Grey Star the Wizard
- Author: Ian Page
- Illustrator: Paul Bonner
- Cover artist: Iain McCaig (UK) Richard Corben (USA)
- Language: English
- Series: Lone Wolf
- Genre: Children's literature
- Publisher: Beaver Books (UK) Berkley / Pacer (USA)
- Publication date: 1985
- Publication place: United Kingdom
- Media type: Print (Paperback)
- ISBN: 0-09-944770-3
- OCLC: 13333342
- Followed by: The Forbidden City

= Grey Star the Wizard =

1985 book by Ian Page

Grey Star the Wizard is the first book in the World of Lone Wolf book series created by Joe Dever and written by Ian Page. It is one of four books in the mini-series and features Grey Star, for whom the first book is named, a young Wizard trained by the enigmatic Shianti to stop the Wytch-King and his Shadakine Empire. All four of the Grey Star books were released by Project Aon along with many of the other installments of the Lone Wolf series.

==Gameplay==
The gameplay of the World of Lone Wolf series is very much like the other Lone Wolf books, but features a few key differences. One is the inclusion of Willpower, which can be used for various Magical effects in the game, and maybe most importantly to loose a blast of Magic from your Wizard's Staff when it is in your possession.

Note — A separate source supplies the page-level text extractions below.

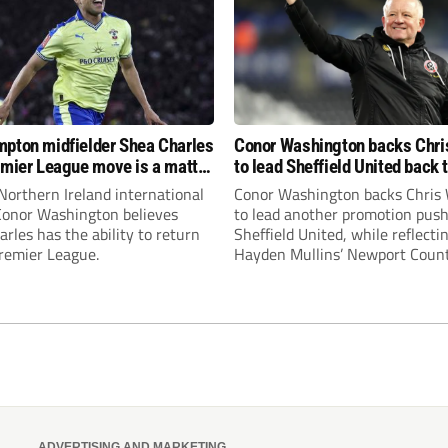
pton midfielder Shea Charles
Conor Washington backs Chri
emier League move is a matter
to lead Sheffield United back 
, not if”
Premier League
Northern Ireland international
Conor Washington backs Chris 
 Conor Washington believes
to lead another promotion push
rles has the ability to return
Sheffield United, while reflecti
Premier League.
Hayden Mullins’ Newport Coun
appointment and Peterborough
United’s recruitment model wi
Leonard’s impressive breakthr
season at the club.
ADVERTISING AND MARKETING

The ability to vanquish some enemies with the expenditure of a Willpower point or two introduces a key strategic consideration in which the reader must choose between the likely loss of Endurance that comes with fighting enemies, and the amount of Willpower that should be saved for later in the story.

==Plot==
The series plays for the most part at the tip of south-eastern Magnamund, in the land then known as the Shadakine Empire. A tyrant called Shasarak the Wytch-King has subjugated the people and with the help of seven Shadaki Wytches is ruling with an iron fist. The Shianti, members of a mystical race, wish to help, but because of their exile on the Isle of Lorn they are forced to remain neutral in the conflict. However, one night the situation changes when a storm wrecks a vessel near the island, with a human infant being the only survivor. In this child the Shianti see a chance to help the people of Magnamund without breaking their vow to Ishir, and they raise the boy in the arts of magic, giving him the name Grey Star: the star as the symbol of hope, and grey for the white-grey streak the boy has in his dark hair. Once his training is complete, Grey Star is sent out to retrieve the Moonstone, an ancient Shianti artefact, from the Daziarn, for only with its power can Shasarak be defeated. The first book of the series details Grey Star's travel to the Shadakine Empire and his desperate attempt to find a guide to lead him to the Shadow Gate.